* TASK
Among the entries that follow, find the lines containing the string "быть" and copy them.
━━━━
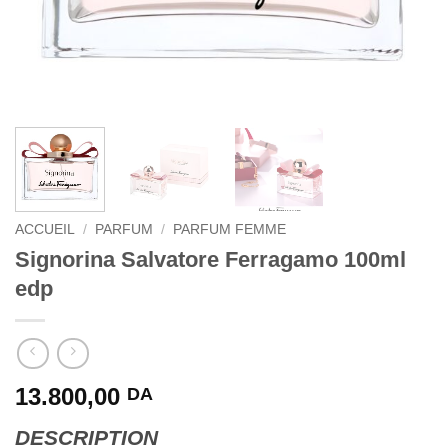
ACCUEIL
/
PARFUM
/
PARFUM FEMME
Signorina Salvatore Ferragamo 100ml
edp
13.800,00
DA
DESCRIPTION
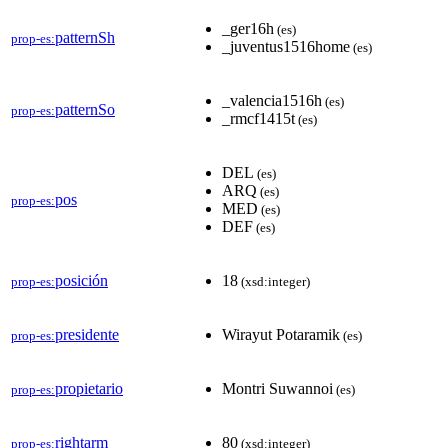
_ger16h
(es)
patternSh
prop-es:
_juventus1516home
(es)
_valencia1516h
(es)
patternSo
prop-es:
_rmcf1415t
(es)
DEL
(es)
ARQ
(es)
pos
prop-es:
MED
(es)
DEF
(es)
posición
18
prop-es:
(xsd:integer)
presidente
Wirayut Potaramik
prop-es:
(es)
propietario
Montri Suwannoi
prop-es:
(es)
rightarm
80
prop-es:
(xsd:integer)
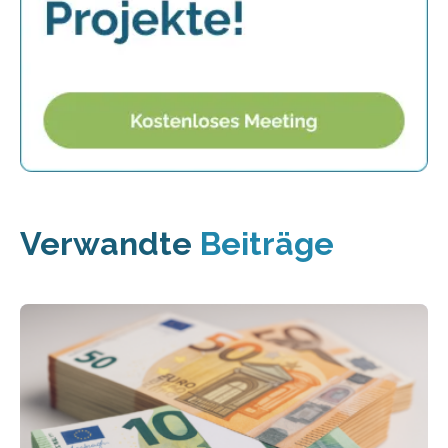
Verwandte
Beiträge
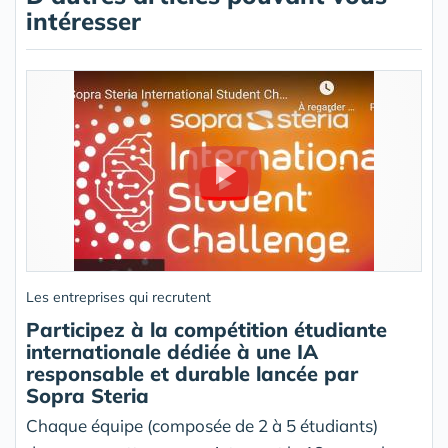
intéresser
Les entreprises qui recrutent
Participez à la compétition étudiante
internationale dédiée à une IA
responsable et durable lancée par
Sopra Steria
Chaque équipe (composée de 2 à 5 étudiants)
━━━━
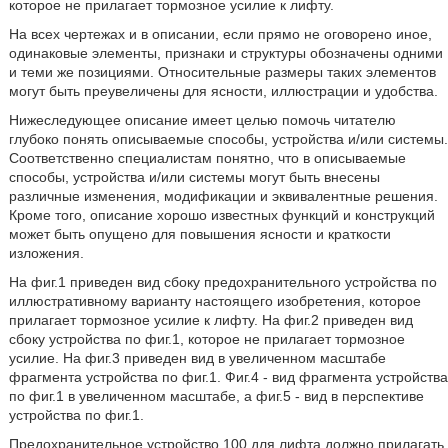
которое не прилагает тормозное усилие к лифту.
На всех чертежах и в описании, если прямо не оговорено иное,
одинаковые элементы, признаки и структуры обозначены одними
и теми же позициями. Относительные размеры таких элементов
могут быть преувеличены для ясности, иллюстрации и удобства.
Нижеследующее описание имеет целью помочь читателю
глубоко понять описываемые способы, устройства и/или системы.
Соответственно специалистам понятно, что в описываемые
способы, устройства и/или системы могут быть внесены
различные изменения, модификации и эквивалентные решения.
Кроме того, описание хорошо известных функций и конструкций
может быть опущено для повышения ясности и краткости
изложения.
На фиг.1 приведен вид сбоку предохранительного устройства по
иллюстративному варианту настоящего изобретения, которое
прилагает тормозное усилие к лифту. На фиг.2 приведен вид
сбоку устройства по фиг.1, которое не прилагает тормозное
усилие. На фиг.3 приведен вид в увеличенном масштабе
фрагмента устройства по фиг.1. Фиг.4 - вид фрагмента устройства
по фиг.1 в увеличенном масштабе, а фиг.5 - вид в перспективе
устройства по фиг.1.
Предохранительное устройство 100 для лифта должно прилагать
━━━━
* THE ANSWER
могут быть преувеличены для ясности, иллюстрации и удобства.
способы, устройства и/или системы могут быть внесены
может быть опущено для повышения ясности и краткости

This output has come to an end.